L’eau en agriculture : quels sont les principaux défis ? Les bonnes pratiques déjà en place ? Les prochaines étapes politiques ? L’AREFLH a organisé une conférence sur le sujet le 1er février.

« Pas de nourriture sans sol et sans eau ». C’était le message de Pedro Narro du Comité des Régions (chargé de mission Climat, énergie et Green Deal à la Commission pour l'environnement, le changement climatique et l'énergie), lors de la matinée de l’AREFLH - Assemblée des Régions Européennes Fruitières, Légumières et Horticoles- sur l’utilisation de l’eau en agriculture, le 1er février à Bruxelles et en distanciel. 

Ayant lieu en pleine crise agricole européenne, le sujet de cette conférence était pourtant prévu depuis longtemps par l’AREFLH. Car comme l’a rappelé sa présidente Simona Caselli, la sécheresse en Espagne a causé plus de 80 % de pertes sur les fruits et les légumes. Juste après en Italie l’Emilie-Romagne a été inondée, la Grèce également. « L’eau est vraiment un problème majeur, sa gestion est très importante. On ne peut plus penser l’eau comme une ressource facilement accessible et gérable. C’est déjà un enjeu majeur », martèle-t-elle.

« Les agriculteurs qui manifestent demandent des solutions de long terme et des investissements, dans les infrastructures notamment, et une gestion régionale des politiques de l’eau », résume Pedro Narro.

 L'eau, priorité de l'UE : vers un Blue Deal de l'agriculture ?
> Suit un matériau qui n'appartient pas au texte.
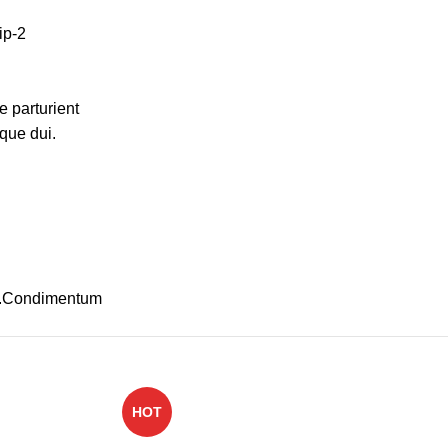
 parturient
que dui.
ros.Condimentum
HOT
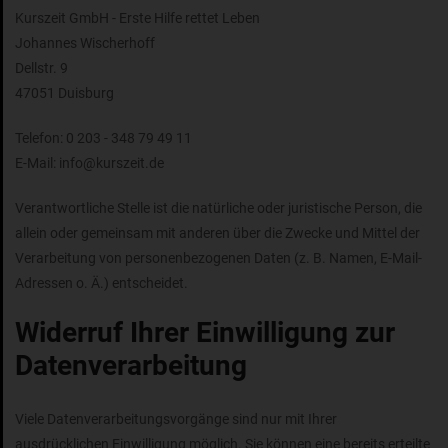
Kurszeit GmbH - Erste Hilfe rettet Leben
Johannes Wischerhoff
Dellstr. 9
47051 Duisburg
Telefon: 0 203 - 348 79 49 11
E-Mail: info@kurszeit.de
Verantwortliche Stelle ist die natürliche oder juristische Person, die
allein oder gemeinsam mit anderen über die Zwecke und Mittel der
Verarbeitung von personenbezogenen Daten (z. B. Namen, E-Mail-
Adressen o. Ä.) entscheidet.
Widerruf Ihrer Einwilligung zur
Datenverarbeitung
Viele Datenverarbeitungsvorgänge sind nur mit Ihrer
ausdrücklichen Einwilligung möglich. Sie können eine bereits erteilte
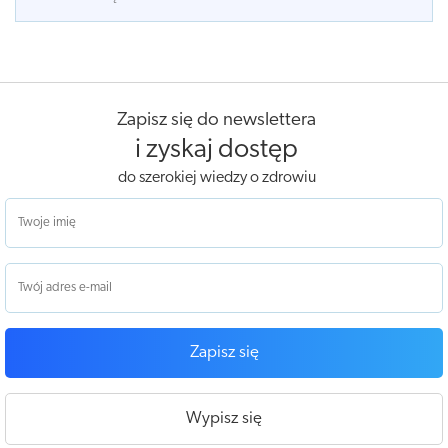
Zapisz się do newslettera
i zyskaj dostęp
do szerokiej wiedzy o zdrowiu
Zapisz się
Wypisz się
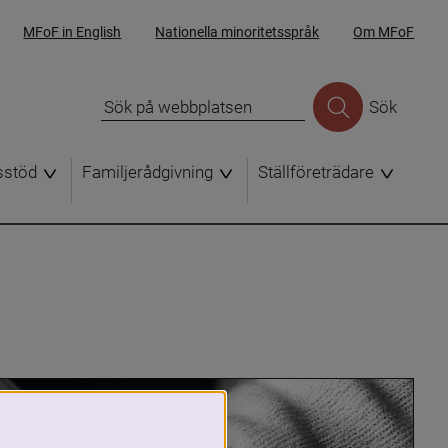
MFoF in English
Nationella minoritetsspråk
Om MFoF
Sök
sstöd
Familjerådgivning
Ställföreträdare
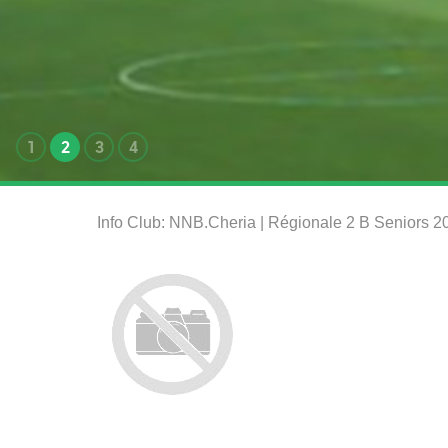
1
2
3
4
Info Club: NNB.Cheria | Régionale 2 B Seniors 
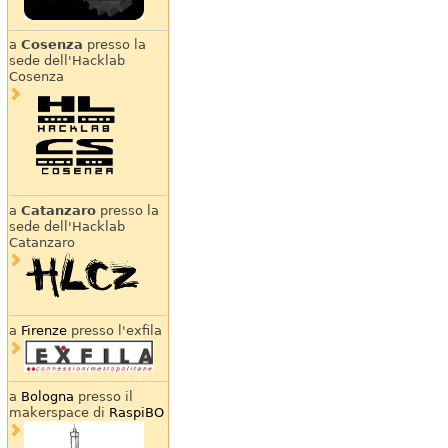
a
Cosenza
presso la
sede dell'Hacklab
Cosenza
a
Catanzaro
presso la
sede dell'Hacklab
Catanzaro
a
Firenze
presso l'exfila
a
Bologna
presso il
makerspace di
RaspiBO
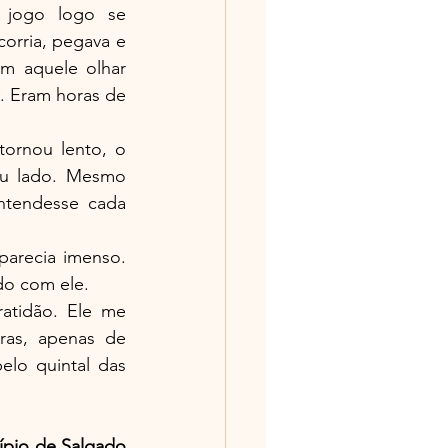
 jogo logo se 
orria, pegava e 
m aquele olhar 
. Eram horas de 
ornou lento, o 
eu lado. Mesmo 
ntendesse cada 
parecia imenso. 
do com ele.
atidão. Ele me 
as, apenas de 
lo quintal das 
pio de Salgado 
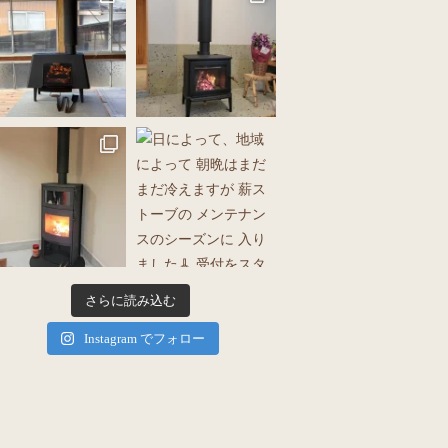
さらに読み込む
Instagram でフォロー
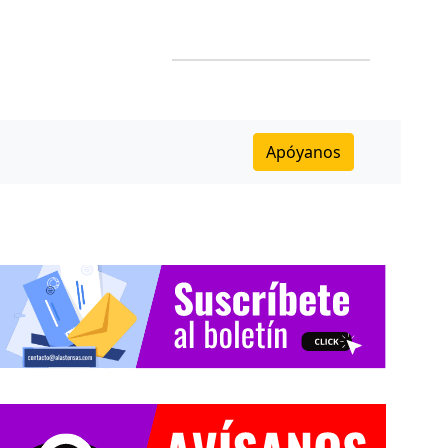
Apóyanos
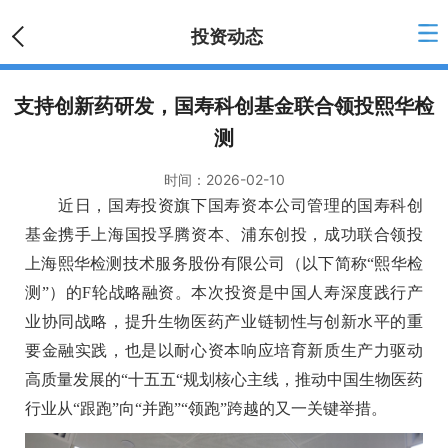
投资动态
支持创新药研发，国寿科创基金联合领投熙华检
测
时间：
2026-02-10
近日，国寿投资旗下国寿资本公司管理的国寿科创
基金携手上海国投孚腾资本、浦东创投，成功联合领投
上海熙华检测技术服务股份有限公司（以下简称“熙华检
测”）的F轮战略融资。本次投资是中国人寿深度践行产
业协同战略，提升生物医药产业链韧性与创新水平的重
要金融实践，也是以耐心资本响应培育新质生产力驱动
高质量发展的“十五五“规划核心主线，推动中国生物医药
行业从“跟跑”向“并跑”“领跑”跨越的又一关键举措。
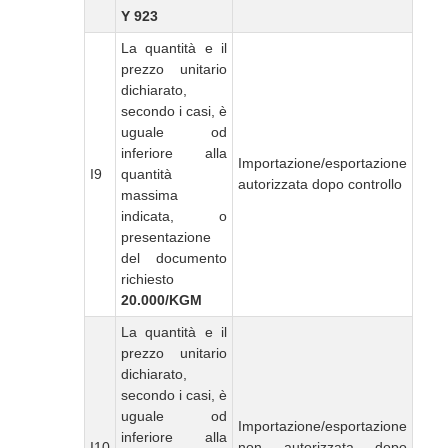
Y 923
La quantità e il
prezzo unitario
dichiarato,
secondo i casi, è
uguale od
inferiore alla
Importazione/esportazione
I9
quantità
autorizzata dopo controllo
massima
indicata, o
presentazione
del documento
richiesto
20.000/KGM
La quantità e il
prezzo unitario
dichiarato,
secondo i casi, è
uguale od
Importazione/esportazione
inferiore alla
I10
non autorizzata dopo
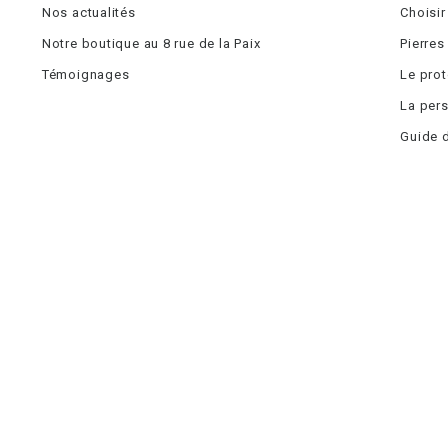
Nos actualités
Choisir
Notre boutique au 8 rue de la Paix
Pierres
Témoignages
Le pro
La pers
Guide d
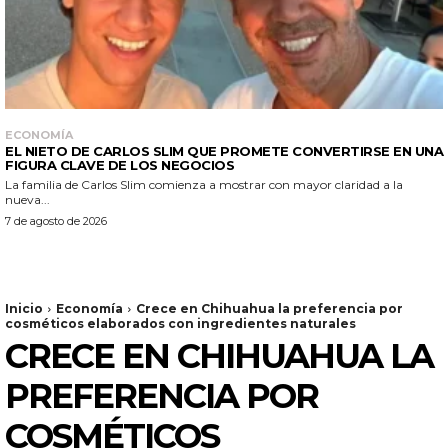
ECONOMÍA
EL NIETO DE CARLOS SLIM QUE PROMETE CONVERTIRSE EN UNA
FIGURA CLAVE DE LOS NEGOCIOS
La familia de Carlos Slim comienza a mostrar con mayor claridad a la
nueva...
7 de agosto de 2026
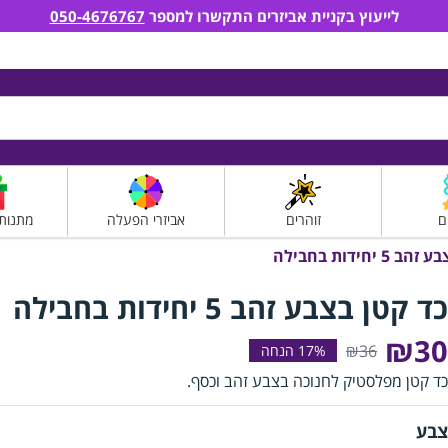
לייעוץ בקניית אביזרים התקשרו למספר
050-4676767
ם
זוהרים
אביזרי הפעלה
מתנות
 יחידות בחבילה
כד קטן בצבע זהב 5 יחידות בחבילה
₪30
₪36
כד קטן מפלסטיק לחנוכה בצבע זהב וכסף.
צבע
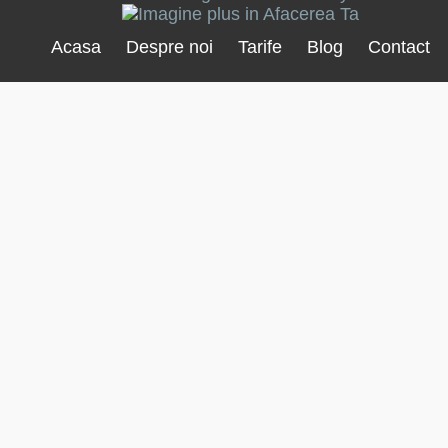
Acasa
Despre noi
Tarife
Blog
Contact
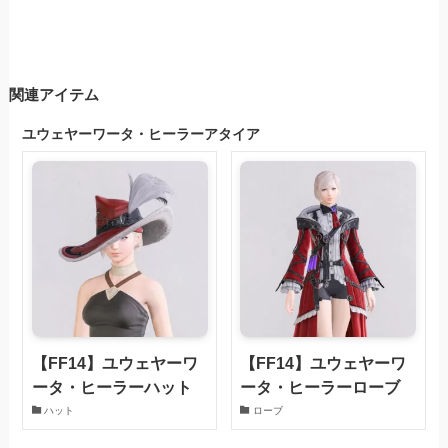
関連アイテム
ユウェヤーワータ・ヒーラーアタイア
【FF14】ユウェヤーワ
【FF14】ユウェヤーワ
ータ・ヒーラーハット
ータ・ヒーラーローブ
ハット
ローブ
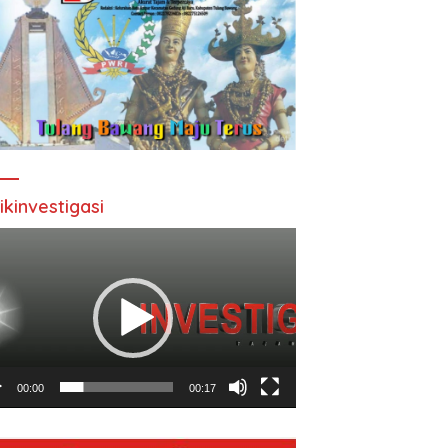
ikinvestigasi
utar
o
00:00
00:17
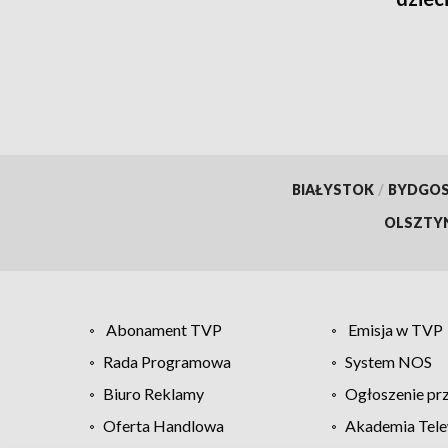
BIAŁYSTOK
/
BYDGO
OLSZTY
Abonament TVP
Emisja w TVP
Rada Programowa
System NOS
Biuro Reklamy
Ogłoszenie pr
Oferta Handlowa
Akademia Tele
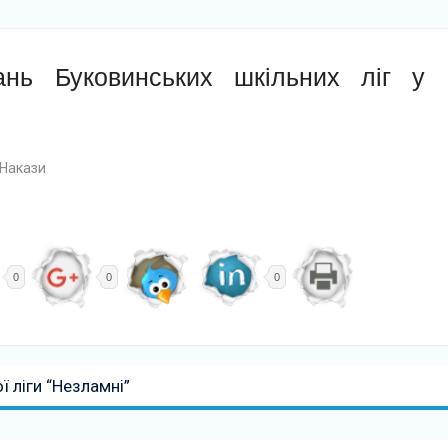
ань Буковинських шкільних ліг у
Накази
0
0
0
 ліги “Незламні”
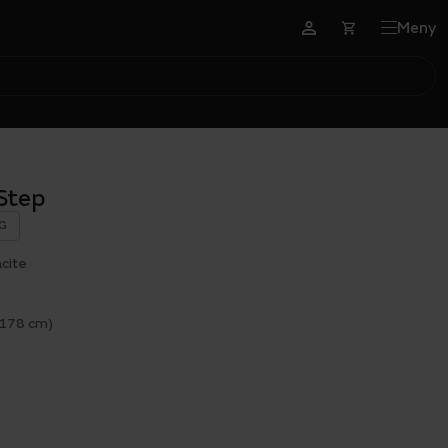
Meny
Step
G
cite
 178 cm)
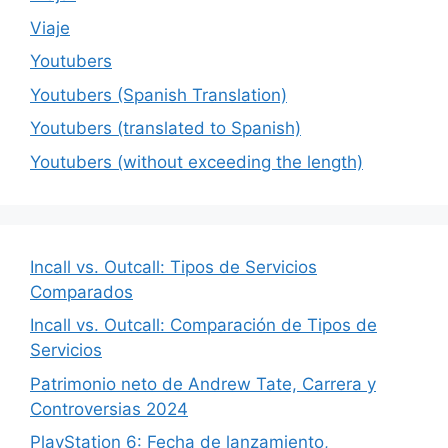
Viaje
Youtubers
Youtubers (Spanish Translation)
Youtubers (translated to Spanish)
Youtubers (without exceeding the length)
Incall vs. Outcall: Tipos de Servicios
Comparados
Incall vs. Outcall: Comparación de Tipos de
Servicios
Patrimonio neto de Andrew Tate, Carrera y
Controversias 2024
PlayStation 6: Fecha de lanzamiento,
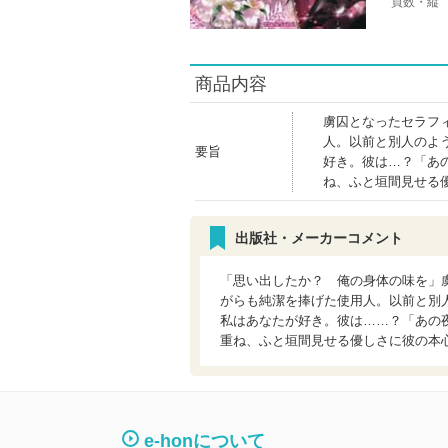
頁数・縦
商品内容
虜囚となったセラフ
人。以前と別人のよ
要旨
好き。彼は…？「あ
ね、ふと垣間見せる
出版社・メーカーコメント
「思い出したか？ 俺の身体の味を」
がらも純潔を捧げた使用人。以前と別
私はあなたが好き。彼は……？「あの
重ね、ふと垣間見せる優しさに彼の本
e-honについて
« Il y a un fossé entre les investissements nécessaires et le budget, reconnaît Luca Perez, de la DG Environnement de la Commission européenne (chef d’unité adjoint pour la gestion durable de l’eau douce et en charge du suivi de l’initiative de l’UE pour la résilience de l’eau). Dans de nombreux Etats membres les infrastructures commencent à vieillir. Il faut les rénover mais aussi investir dans infrastructures respectueuse de la nature pour restaurer les cycles de l’eau. Il y a déjà des choses en place déjà mais pas assez, et on n’en voit pas encore les effets. Côté innovations, des solutions existent : technologies émergentes, numérisation, capteurs IA… Mais leur déploiement est loin de suffire pour avoir un impact de taille. »

 

Bonnes pratiques et innovations : quelques exemples concrets

« L’innovation, il en faut, il faut l’amener à Bruxelles, partager, montrer des solutions concrètes de meilleures pratiques. Il faut les montrer pour les répliquer et inspirer », appelle Pedro Narro. La conférence de l’AREFLH a justement été l’occasion de donner la parole à des témoins de bonnes pratiques. Tous ces projets montrent l’importance de collaborer entre le monde agricole, industriel, la recherche et les élus locaux.

 

  • Dans les Pays de la Loire, l’importance du dialogue

Rappelant que les politiques de l’eau doivent être menées à un niveau territorial pour prendre en compte les spécificités pédoclimatiques et la morphologie des territoires, la Région Pays de la Loire milite aussi pour des discussions, un dialogue. « La Région entraîne mais ne punit pas », résume Lydie Bernard, vice-Présidente de la région Pays de la Loire, intervenant à distance à la conférence.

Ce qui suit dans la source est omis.